Secondary markets all but ignored Sunday’s result this week, suffering far less turbulence than last week in the run up to the vote.
Much of that is likely because the ‘no’ vote that led to Renzi’s vote was already priced in — ‘no’ had been ahead in the polls for several months before the referendum was held — but just as important is the strong expectation that the ECB will do the bare minimum of QE extension on Thursday by flipping the end date of its bond buying programme six months past the planned March 2017 finish.
Of course, the equation for whether more ECB action is justified — from a purely macroeconomic point of view — has been changing over the last few months.
Developed market inflation expectations were already rising before Donald Trump won the US election in early November, promising tax cuts and infrastructure spending that gave inflation prospects the kind of pick-me-up that they haven’t enjoyed this decade.
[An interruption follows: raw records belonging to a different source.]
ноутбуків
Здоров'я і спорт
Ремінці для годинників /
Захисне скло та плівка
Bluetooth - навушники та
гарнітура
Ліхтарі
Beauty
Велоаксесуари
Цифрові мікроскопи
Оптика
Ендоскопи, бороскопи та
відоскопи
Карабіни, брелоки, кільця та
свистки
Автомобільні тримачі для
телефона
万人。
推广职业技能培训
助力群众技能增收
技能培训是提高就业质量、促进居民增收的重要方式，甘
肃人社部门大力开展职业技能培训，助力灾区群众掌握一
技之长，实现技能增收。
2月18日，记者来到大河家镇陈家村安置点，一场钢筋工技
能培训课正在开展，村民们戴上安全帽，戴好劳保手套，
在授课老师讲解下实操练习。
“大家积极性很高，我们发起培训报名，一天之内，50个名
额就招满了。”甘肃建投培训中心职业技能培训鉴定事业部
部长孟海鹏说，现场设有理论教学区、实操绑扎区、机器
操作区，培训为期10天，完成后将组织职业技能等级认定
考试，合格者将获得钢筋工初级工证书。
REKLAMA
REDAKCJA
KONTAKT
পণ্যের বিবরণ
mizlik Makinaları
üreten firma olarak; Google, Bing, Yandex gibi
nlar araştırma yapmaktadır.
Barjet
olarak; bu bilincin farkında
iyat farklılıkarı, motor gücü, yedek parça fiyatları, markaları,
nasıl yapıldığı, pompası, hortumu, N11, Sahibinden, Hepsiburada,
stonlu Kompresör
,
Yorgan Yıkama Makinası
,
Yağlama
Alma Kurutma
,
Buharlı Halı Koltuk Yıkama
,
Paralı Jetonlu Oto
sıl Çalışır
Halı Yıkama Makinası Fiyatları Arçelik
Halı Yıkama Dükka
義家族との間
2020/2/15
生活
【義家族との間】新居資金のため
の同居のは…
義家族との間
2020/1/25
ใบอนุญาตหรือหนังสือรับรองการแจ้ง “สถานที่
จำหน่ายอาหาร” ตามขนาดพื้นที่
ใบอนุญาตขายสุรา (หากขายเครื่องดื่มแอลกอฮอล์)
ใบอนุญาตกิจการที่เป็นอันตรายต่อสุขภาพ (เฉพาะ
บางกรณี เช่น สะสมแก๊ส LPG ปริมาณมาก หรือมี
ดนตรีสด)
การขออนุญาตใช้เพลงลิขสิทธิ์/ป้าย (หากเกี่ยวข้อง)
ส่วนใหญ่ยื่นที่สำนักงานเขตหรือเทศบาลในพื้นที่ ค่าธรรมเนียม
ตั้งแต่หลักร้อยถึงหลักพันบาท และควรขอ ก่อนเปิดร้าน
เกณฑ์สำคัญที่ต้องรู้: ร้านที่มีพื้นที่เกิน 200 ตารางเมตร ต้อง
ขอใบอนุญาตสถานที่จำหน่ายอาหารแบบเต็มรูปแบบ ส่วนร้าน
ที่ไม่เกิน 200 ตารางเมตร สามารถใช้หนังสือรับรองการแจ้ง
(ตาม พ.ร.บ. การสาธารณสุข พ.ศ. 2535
That may well have had some in ECB quarters thinking that they could hold fire at this next meeting and see how 2017 opens up — not least to see whether Trump keeps his promises or his claims prove to be overblown.
But with the political picture in Italy now unclear — although still far from the “crisis” that some have labelled it — and worries over the country’s banking sector growing stronger, the ECB may well feel compelled to do all it can to keep a lid on Italy’s government bond yields.
Mario Draghi and co might have been feeling that, finally, fiscal measures and inflation were kicking in without them having to wave their monetary wand.
If that was the case, then Draghi’s compatriots have just ruined his Christmas.